PROMPT - An exact copy, beginning at the line containing "relationships, and forming" and ending at the final line of the records that follow, is the answer; it has no pictures and no other text.
##### RECORDS PROVIDED
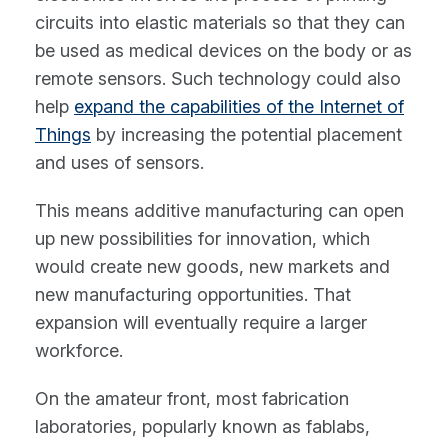
circuits into elastic materials so that they can
be used as medical devices on the body or as
remote sensors. Such technology could also
help
expand the capabilities of the Internet of
Things
by increasing the potential placement
and uses of sensors.
This means additive manufacturing can open
up new possibilities for innovation, which
would create new goods, new markets and
new manufacturing opportunities. That
expansion will eventually require a larger
workforce.
On the amateur front, most fabrication
laboratories, popularly known as fablabs,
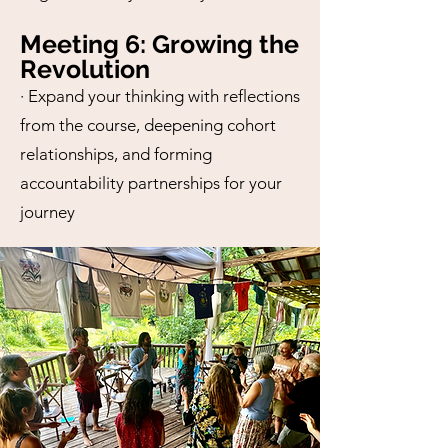
Meeting 6: Growing the
Revolution
· Expand your thinking with reflections
from the course, deepening cohort
relationships, and forming
accountability partnerships for your
journey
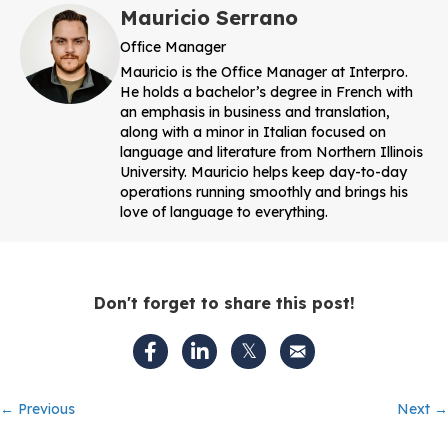
Mauricio Serrano
Office Manager
Mauricio is the Office Manager at Interpro.
He holds a bachelor’s degree in French with
an emphasis in business and translation,
along with a minor in Italian focused on
language and literature from Northern Illinois
University. Mauricio helps keep day-to-day
operations running smoothly and brings his
love of language to everything.
Don't forget to share this post!
Posts
← Previous
Next →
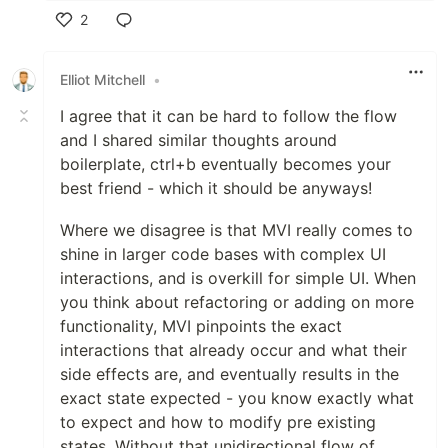
2
Like
Elliot Mitchell
•
I agree that it can be hard to follow the flow
and I shared similar thoughts around
boilerplate, ctrl+b eventually becomes your
best friend - which it should be anyways!
Where we disagree is that MVI really comes to
shine in larger code bases with complex UI
interactions, and is overkill for simple UI. When
you think about refactoring or adding on more
functionality, MVI pinpoints the exact
interactions that already occur and what their
side effects are, and eventually results in the
exact state expected - you know exactly what
to expect and how to modify pre existing
states. Without that unidirectional flow of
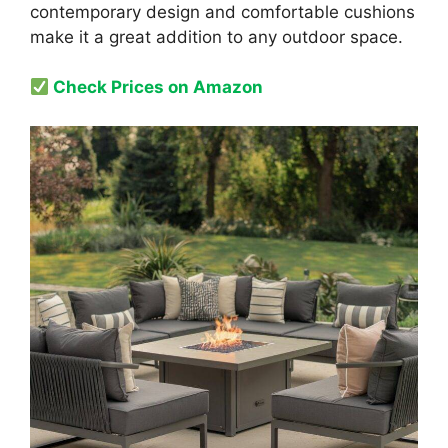
contemporary design and comfortable cushions
make it a great addition to any outdoor space.
Check Prices on Amazon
##########
PROBLEM SOLUTION -
relationships, and forming
accountability partnerships for your
journey
Mauricio Serrano
Office Manager
Mauricio is the Office Manager at Interpro.
He holds a bachelor’s degree in French with
an emphasis in business and translation,
along with a minor in Italian focused on
language and literature from Northern Illinois
University. Mauricio helps keep day-to-day
operations running smoothly and brings his
love of language to everything.
Don't forget to share this post!
Posts
← Previous
Next →
2
Like
Elliot Mitchell
•
I agree that it can be hard to follow the flow
and I shared similar thoughts around
boilerplate, ctrl+b eventually becomes your
best friend - which it should be anyways!
Where we disagree is that MVI really comes to
shine in larger code bases with complex UI
interactions, and is overkill for simple UI. When
you think about refactoring or adding on more
functionality, MVI pinpoints the exact
interactions that already occur and what their
side effects are, and eventually results in the
exact state expected - you know exactly what
to expect and how to modify pre existing
states. Without that unidirectional flow of
contemporary design and comfortable cushions
make it a great addition to any outdoor space.
Check Prices on Amazon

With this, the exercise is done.